The seventh opening and the same theme song was used from season 15 to the middle of season 19 (E2611–3500, 31 August 2009 – 17 January 2014). In the intro we see each character individually performing an activity while the character's first name and the actor's or actress's full name are shown on a slanted bottom of the screen, each with a different color for each character. There are 3 versions of this intro. In the beginning, some of the activities of the characters in the previous intro were reused, including Yvette, Nancy, and Cois. Sometimes the introduction of some of the characters gets a new scene because of the storyline and intro is used longer. Sometimes characters appear in the intro of other characters (like Ann with Marianne and Rosa with Peggy). Emma and Stan also appear in Judith's intro, although neither are main characters at the time. The theme song Nergens beter dan thuis was shortened but the theme song remained the same with the same lyrics, same music makers and same singers (text: Frank Dingenen, music: Steve Willaert and Will Tura and singers: Peter Evrard and Sofie Van Moll).
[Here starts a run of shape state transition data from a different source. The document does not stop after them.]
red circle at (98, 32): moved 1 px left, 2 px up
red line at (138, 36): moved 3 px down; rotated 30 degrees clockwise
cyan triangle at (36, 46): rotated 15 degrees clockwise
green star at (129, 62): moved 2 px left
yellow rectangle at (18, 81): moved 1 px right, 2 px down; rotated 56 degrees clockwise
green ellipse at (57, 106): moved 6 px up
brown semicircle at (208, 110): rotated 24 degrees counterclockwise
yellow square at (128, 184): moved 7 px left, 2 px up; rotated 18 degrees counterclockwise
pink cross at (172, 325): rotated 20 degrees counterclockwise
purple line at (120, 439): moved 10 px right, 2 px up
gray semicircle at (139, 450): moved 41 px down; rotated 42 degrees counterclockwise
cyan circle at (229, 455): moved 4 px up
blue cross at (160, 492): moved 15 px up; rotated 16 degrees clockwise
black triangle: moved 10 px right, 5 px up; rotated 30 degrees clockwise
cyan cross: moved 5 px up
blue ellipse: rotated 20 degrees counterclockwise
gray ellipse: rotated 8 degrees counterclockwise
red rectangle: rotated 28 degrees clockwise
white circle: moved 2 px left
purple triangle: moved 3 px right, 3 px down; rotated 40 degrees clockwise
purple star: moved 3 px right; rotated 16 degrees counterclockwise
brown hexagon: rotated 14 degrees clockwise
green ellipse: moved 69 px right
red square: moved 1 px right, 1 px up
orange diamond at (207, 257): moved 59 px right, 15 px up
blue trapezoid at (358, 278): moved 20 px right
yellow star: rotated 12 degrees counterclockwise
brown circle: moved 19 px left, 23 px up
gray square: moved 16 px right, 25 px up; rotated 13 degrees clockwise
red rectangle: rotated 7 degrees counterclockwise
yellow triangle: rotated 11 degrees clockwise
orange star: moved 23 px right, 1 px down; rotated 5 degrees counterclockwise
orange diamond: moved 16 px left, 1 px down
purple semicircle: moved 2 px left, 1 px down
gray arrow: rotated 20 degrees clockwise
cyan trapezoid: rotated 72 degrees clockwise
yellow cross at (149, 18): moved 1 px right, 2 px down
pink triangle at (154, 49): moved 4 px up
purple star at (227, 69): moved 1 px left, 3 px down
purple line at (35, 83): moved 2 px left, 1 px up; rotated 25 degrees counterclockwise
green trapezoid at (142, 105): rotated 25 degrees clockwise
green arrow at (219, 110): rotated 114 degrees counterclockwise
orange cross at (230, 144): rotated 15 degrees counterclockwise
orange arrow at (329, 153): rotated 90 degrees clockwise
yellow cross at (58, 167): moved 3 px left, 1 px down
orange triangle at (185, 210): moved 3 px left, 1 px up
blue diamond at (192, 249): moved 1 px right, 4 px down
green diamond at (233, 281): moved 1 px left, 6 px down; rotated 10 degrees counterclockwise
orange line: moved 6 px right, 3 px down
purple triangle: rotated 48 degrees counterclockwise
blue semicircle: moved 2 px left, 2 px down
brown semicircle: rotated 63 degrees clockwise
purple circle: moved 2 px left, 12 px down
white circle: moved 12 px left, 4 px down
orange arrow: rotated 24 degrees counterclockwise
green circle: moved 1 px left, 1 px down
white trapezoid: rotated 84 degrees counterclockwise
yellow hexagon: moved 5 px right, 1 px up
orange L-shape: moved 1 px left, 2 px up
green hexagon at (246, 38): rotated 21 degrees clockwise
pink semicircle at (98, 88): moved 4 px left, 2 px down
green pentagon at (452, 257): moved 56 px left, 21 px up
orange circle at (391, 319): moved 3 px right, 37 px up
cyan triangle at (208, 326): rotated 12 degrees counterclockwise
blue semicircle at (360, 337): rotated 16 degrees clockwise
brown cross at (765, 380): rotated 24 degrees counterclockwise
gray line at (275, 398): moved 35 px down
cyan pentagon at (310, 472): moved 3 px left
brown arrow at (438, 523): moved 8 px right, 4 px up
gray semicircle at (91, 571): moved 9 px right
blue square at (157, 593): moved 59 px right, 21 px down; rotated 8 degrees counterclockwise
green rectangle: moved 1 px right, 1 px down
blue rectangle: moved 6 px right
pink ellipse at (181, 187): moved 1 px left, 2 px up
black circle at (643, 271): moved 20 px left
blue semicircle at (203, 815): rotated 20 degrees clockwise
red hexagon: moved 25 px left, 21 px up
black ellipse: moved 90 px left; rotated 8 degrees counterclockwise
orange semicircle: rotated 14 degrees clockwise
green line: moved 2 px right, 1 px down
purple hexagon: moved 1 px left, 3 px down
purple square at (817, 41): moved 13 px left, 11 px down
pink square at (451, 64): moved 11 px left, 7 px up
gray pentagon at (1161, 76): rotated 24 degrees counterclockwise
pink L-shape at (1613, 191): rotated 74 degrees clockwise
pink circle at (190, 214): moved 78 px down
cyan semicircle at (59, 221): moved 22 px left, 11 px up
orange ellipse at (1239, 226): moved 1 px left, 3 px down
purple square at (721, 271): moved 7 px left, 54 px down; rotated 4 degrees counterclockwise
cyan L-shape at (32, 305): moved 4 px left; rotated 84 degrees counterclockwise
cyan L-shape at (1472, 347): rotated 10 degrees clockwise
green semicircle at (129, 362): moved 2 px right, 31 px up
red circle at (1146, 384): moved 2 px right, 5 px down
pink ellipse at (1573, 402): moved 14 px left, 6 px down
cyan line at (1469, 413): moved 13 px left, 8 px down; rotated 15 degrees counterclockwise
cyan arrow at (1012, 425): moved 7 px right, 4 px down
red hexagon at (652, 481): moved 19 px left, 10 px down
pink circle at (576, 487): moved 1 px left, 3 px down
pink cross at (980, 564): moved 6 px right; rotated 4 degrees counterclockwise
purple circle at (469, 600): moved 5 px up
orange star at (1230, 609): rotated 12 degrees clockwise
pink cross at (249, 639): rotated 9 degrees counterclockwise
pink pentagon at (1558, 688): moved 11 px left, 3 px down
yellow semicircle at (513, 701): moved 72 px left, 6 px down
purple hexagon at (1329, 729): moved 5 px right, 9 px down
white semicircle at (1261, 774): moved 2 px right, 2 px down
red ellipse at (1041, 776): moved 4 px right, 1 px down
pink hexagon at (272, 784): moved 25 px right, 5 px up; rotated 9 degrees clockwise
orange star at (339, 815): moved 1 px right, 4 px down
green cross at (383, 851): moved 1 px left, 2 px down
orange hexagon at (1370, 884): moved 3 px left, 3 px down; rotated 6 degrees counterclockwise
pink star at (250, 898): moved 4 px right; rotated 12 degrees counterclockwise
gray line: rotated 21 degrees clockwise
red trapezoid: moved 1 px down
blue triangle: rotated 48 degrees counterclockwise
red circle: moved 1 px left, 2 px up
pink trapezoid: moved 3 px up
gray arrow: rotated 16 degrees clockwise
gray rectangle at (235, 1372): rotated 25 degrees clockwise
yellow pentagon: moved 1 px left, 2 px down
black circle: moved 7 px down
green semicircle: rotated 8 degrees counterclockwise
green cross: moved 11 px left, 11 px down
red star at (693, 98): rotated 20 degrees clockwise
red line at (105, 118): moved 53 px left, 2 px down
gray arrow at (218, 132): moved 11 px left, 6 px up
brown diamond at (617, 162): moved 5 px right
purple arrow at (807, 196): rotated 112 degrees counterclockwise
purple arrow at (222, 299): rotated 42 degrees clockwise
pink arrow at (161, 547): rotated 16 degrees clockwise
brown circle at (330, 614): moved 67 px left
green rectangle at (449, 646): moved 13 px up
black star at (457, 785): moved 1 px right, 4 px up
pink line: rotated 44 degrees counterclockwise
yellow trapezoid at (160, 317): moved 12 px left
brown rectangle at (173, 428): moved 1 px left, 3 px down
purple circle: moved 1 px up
The eight opening and a new theme song was used from the middle of season 19 to season 24 (E3501–4664, 20 January 2014 – 28 June 2019). This happened to celebrate Thuis reaching its 3500th episode. On 31 August 2015, the Eén network style was renewed under the motto Bij Eén zit je goed, with a new logo, but the intro remained the same. The concept differs only slightly from the previous intro. In the intro we see each character individually performing an activity while the character's first name and the actor's or actress's full name are shown with the character's first name printed in large letters. Some locations are visible in the background (such as Frank and Simonne's house, De Kabouters, and De Withoeve). At other times, the Leuven area is also visible. Again, there are multiple versions, so it's not the same every day. There are 7 versions of the intro. After a while, no new characters were added. Characters who left the series were dropped, but new roles didn't get a shot. Some existing characters did get a new shot (such as Nancy, Stan, Judith and Luc). Because of that, characters Angèle, Dieter, Dries, Karin, Kobe, Jacques, Tania, Thilly and Britney remained secondary characters for a long time. In the theme song Je bent thuis the lyrics and music were made by Roel De Meulemeester and Guy Balbaert. Sonny Vande Putte and Stefanie De Meulemeester provided the vocals. From this theme song onwards, the music and lyrics were made by the same people. This is also the latest theme song to feature a female vocalist. Despite the new name of the theme song, the slogan Nergens beter dan thuis was reused in the lyrics.